One of the problems over the last decade has been that aid for health in developing countries has been grossly insufficient. In 2000 the EU contribution towards HIV prevention and treatment was only $140 million (or 3% of what was needed). This has been scaled up by the G8 to $1.3 billion over the next 5-years but the UN, under the auspices of the Global Fund for AIDS, TB and malaria, is asking for at least $10 billion annually7. If we remember that the EU currently spends $50 billion on agriculture subsidies, $10 billion is not a lot and could be delivered tomorrow, given the political will. But the Global Fund is running out of money as rich countries fail to honour their pledges7. Although more money is now becoming available through the 'Bush Fund', and other international agencies, it is important that it is well-used and reaches the people who need it. As WHO says, the strengthening of health systems must go hand in glove with ART distribution. If ART therapy and prevention was put in place in the most cost-effective and evidence-based way, the arguments over which is the most effective strategy might melt away.

Recent thinking about stopping AIDS

There are no simple answers to many of these issues. There exists however an ethical imperative based on the principles of simple justice for the rich countries to help mount an effective response to the global HIV pandemic. This should include helping to scale-up treatment in resource-poor settings, improving prevention, delivering essential medical care, and caring for the ill and the dying. ART should be available wherever it can be used safely.

Finally, one should not lose sight of the wider drivers of this appalling epidemic. Factors which are important both to halting the epidemic and to ensuring better health services for Africa include:

  • Improved government commitment to health
  • Funded support for community mobilisation
  • Access to comprehensive medical care
  • Improved funding of health services.

Internationally, we too have a role to play as doctors to improve justice in the arena of trade and debt cancellation, which causes severe resource constraints in African economies8. As discussed by John Gillies in the final part of the series, plans to expand access to ART must be balanced by a commitment to improved global equity in health care, to resuscitate collapsing health systems in Africa, and to question the macro-economic factors which contribute to a very unfair world.

References

1. Jong-wook L. Global health improvement and WHO: shaping the future. Lancet 2003; 362: 2083-2088.
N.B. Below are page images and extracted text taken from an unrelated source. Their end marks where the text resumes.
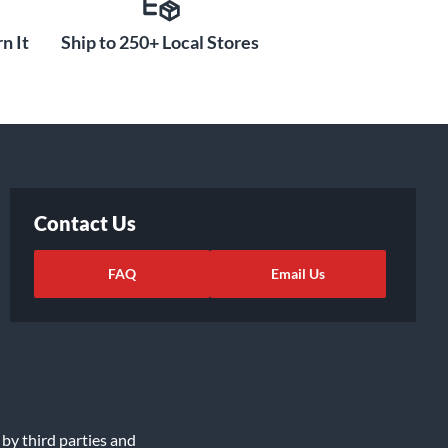
n It
Ship to 250+ Local Stores
Contact Us
FAQ
Email Us
 by third parties and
2. UNICEF. HIV/AIDS: The big picture. (Online) 2003. Available: www.unicef.org/aids/index_bigpicture.html (accessed 5 Oct 2003).
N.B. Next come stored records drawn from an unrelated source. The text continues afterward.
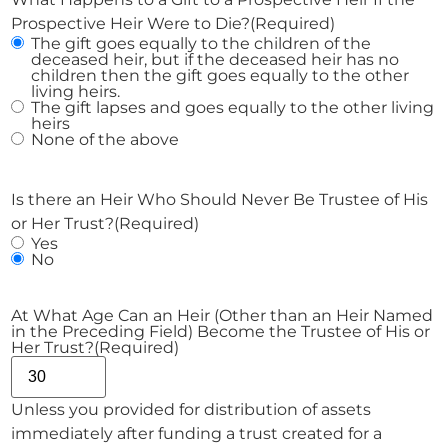
Prospective Heir Were to Die?
(Required)
The gift goes equally to the children of the
deceased heir, but if the deceased heir has no
children then the gift goes equally to the other
living heirs.
The gift lapses and goes equally to the other living
heirs
None of the above
Is there an Heir Who Should Never Be Trustee of His
or Her Trust?
(Required)
Yes
No
At What Age Can an Heir (Other than an Heir Named
in the Preceding Field) Become the Trustee of His or
Her Trust?
(Required)
Unless you provided for distribution of assets
immediately after funding a trust created for a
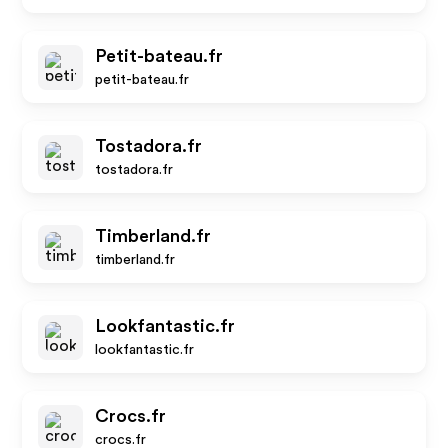
Petit-bateau.fr
petit-bateau.fr
Tostadora.fr
tostadora.fr
Timberland.fr
timberland.fr
Lookfantastic.fr
lookfantastic.fr
Crocs.fr
crocs.fr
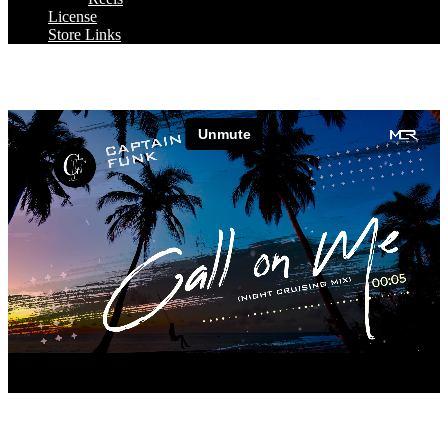
License
Store Links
3. Kapp C. AIDS campaign signals new WHO priorities and approach. Lancet 2003; 362: 1900-1001.

4. Marseille E, Hofman P. HIV prevention before HAART in sub-Saharan Africa. Lancet 2002; 359: 1851-1856.

5. Creese A, Floyd K, Alban A, Guinness L. Cost-effectiveness of HIV/AIDS interventions in Africa: a systematic review of the evidence. Lancet 2002; 359: 1635-1642.

6. Voelker R. HIV drug resistance. JAMA 2000; 284: 169.

7. Hogg R, Cahn P, Katabira E et al. Time to act: global apathy towards HIV/AIDS is a crime against humanity. Lancet 2002; 360: 1710-1711.

8. World Development Movement. Report for the UN Special Session on HIV/AIDS. 25 June 2001. London: World Development Movement.